Mutational Profile of KRAS, NRAS, BRAF, and PIK3CA genes in Ugandan Colorectal Cancer Patients

Wismayer R, Matthews R, Whalley C, Kiwanuka J, Kakembo FE, Thorn S, Wabinga H, Odida M and Tomlinson I

Published on: 2025-07-11

Abstract

Introduction: In the clinical assessment of progression and development of colorectal cancer (CRC), mutations in KRAS, BRAF, PIK3CA, and NRAS genes are critical factors. In Uganda, however, the data regarding the genetic profile of CRC patients is limited except for BRAF and KRAS mutations. The objective of this study was to determine the mutational spectrum of these genes and the association between the clinicopathological features and these mutations in Ugandan CRC patients.

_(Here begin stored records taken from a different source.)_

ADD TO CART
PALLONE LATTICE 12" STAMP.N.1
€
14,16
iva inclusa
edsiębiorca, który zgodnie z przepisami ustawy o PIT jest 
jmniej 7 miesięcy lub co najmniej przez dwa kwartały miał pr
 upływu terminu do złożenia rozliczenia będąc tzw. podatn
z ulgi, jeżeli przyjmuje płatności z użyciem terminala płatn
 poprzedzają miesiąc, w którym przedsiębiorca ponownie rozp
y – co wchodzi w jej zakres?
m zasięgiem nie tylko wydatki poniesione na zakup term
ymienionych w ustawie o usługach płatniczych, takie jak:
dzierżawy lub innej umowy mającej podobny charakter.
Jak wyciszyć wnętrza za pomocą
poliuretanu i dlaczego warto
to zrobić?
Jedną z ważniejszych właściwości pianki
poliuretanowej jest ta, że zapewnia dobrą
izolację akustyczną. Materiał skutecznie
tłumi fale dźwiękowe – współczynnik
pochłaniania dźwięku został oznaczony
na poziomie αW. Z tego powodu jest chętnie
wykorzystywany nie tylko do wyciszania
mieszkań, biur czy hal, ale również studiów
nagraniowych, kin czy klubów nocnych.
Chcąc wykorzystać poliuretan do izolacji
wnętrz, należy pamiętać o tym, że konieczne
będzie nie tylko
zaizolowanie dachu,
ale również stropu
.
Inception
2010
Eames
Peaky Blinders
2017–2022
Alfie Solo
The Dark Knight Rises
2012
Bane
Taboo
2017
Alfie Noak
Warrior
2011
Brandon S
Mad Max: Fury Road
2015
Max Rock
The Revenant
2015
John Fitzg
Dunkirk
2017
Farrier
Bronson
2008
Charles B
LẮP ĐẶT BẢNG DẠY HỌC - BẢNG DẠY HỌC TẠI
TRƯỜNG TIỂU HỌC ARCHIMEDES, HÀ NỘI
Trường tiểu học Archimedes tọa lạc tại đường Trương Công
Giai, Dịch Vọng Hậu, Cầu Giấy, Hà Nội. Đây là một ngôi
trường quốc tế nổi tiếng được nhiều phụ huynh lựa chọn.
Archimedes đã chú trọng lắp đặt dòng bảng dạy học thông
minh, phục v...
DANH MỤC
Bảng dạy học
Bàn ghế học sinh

Methodology: To reach these objectives, a total of 127 patients with CRC were recruited between 2008-2021. Mutations in BRAF, KRAS, PIK3CA and NRAS was determined using pyrosequencing and PCR.

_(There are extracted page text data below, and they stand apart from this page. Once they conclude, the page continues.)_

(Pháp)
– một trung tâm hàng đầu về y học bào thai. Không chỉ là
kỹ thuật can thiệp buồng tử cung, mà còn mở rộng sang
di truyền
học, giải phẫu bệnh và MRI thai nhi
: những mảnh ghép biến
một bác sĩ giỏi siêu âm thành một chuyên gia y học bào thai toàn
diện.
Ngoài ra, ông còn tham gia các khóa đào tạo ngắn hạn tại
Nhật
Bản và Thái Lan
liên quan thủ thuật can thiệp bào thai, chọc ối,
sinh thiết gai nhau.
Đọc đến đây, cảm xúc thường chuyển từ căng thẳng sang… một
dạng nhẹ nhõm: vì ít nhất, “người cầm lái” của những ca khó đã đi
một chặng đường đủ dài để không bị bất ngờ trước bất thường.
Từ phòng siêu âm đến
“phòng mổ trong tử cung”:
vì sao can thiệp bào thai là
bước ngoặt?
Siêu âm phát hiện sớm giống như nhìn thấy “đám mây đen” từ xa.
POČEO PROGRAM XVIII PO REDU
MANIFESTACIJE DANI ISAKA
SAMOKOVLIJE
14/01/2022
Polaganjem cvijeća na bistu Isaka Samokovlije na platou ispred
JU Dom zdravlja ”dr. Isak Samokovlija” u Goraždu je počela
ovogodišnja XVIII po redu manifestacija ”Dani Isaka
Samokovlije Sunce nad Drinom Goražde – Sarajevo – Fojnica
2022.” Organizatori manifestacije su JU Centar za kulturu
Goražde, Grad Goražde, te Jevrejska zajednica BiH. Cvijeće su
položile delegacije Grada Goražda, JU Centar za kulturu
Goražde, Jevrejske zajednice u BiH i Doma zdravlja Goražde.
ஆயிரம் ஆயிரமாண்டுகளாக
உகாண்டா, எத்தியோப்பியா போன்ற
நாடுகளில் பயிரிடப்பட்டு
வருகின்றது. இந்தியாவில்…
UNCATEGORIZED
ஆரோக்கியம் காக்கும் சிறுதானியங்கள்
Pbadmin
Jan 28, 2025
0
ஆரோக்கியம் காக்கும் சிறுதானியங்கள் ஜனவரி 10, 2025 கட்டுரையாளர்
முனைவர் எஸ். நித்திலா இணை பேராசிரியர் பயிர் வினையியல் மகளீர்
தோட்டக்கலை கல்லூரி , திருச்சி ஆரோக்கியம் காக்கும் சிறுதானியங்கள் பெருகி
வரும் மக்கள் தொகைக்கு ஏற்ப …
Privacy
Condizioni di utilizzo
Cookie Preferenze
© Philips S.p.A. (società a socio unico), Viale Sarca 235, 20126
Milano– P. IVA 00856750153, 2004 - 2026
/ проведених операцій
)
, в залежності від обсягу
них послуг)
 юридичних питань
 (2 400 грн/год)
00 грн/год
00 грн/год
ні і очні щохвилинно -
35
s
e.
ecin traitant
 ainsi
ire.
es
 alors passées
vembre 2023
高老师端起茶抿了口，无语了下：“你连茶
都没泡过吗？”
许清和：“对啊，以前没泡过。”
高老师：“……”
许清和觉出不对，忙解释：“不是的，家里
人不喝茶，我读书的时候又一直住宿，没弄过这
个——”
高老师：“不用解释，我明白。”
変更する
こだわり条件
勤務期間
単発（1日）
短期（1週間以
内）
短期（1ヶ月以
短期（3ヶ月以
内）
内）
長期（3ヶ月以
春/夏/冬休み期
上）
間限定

Results: BRAF, KRAS, PIK3CA, and NRAS mutations were identified in 3.2%, 6.3%, 29.1% and 2.4% of the cases, respectively. There were some significant correlations between BRAF and PIK3CA mutations and clinicopathological features. Mutations in BRAF were shown to be associated with the SRCC histopathological subtype 4(50%) (p=0.011) and were predominantly found in right sided colon tumours 3(75%) (p=0.023). Whilst PIK3CA mutations were more prevalent in females 23(62.2%) (p=0.012). There was a tendency for PIK3CA mutations to be associated with increasing size of the tumour; T3: 21(56.8%) compared to T1: 3 (8.1%) (p=0.032).

Conclusions: Our study revealed a high PIK3CA mutation rate similar to other studies in the Western world. The BRAF mutation was predominantly found in right sided colon tumours and associated with poor prognostic markers such as small cell colorectal carcinoma. The PIK3CA mutation was associated with larger tumours in Ugandan CRC patients.